前奏14
自分の代役を待ちきれなくて門の近くでずっと待っていたものの、
ひねった足がだんだん痛みを増してきた。
(私の代役を無理にお願いするのですもの、きちんとお迎えしなくては!
でも、足がやっぱり痛いです・・・)
ふと立ち止まって痛みをやり過ごそうとするリリアの前に、ルルカが背を向けてしゃがみこむ。
「無理して歩いちゃあ、治りも悪くなるよ。
あたいにおぶさりな」
「えっ、でも・・・」
「だいじょぶだよ。
こう見えて鍛えてるから」
「せっかくですけれど、ゆっくり歩き」
「あ゛あ゛!!さっさとのるんだよ、まだるっこしい!!」
「ご、ごめんなさい!」
涙目になりながら、リリアはぴゅっと背中にしがみつく。
軽々と立ち上がりスタスと歩き出すルルカ。
後ろから見守っていたレキシアとミスカは、二人のやりとりを目を丸くして見守っていた。
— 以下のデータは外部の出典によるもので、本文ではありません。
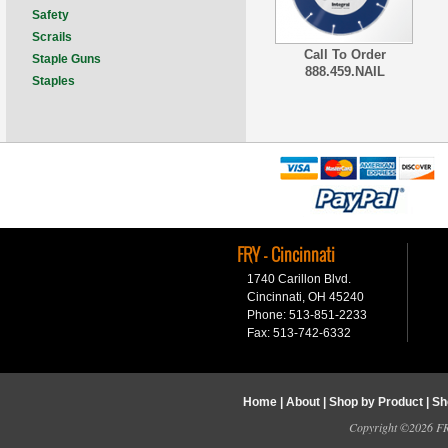
Safety
Scrails
Call To Order
Staple Guns
888.459.NAIL
Staples
FRY - Cincinnati
1740 Carillon Blvd.
Cincinnati, OH 45240
Phone: 513-851-2233
Fax: 513-742-6332
Home
|
About
|
Shop by Product
|
Sh
Copyright ©2026 FRY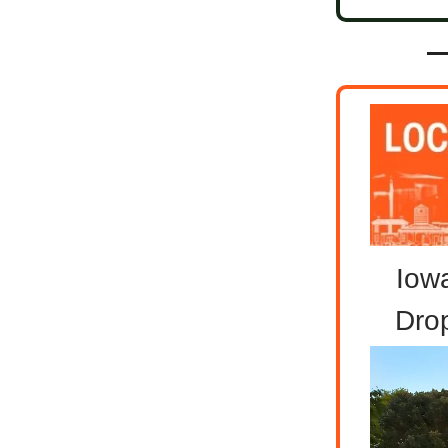
Iowa
Dro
「リリアさんとやら、人に甘えることは悪いことじゃないんだ。
その代わり、どっかで困った人に出会ったら、自分ができることでお手伝いすりゃあいい。
そうしてこの世界は回るのさ」
「はい、肝に銘じますです」
フフっと笑うと、誰かさんの受け売りだけどね、とつぶやく。
背の温もりに体を預けながら、この人が代役で良かったと
月の精霊にそっと感謝を捧げるリリアなのであった。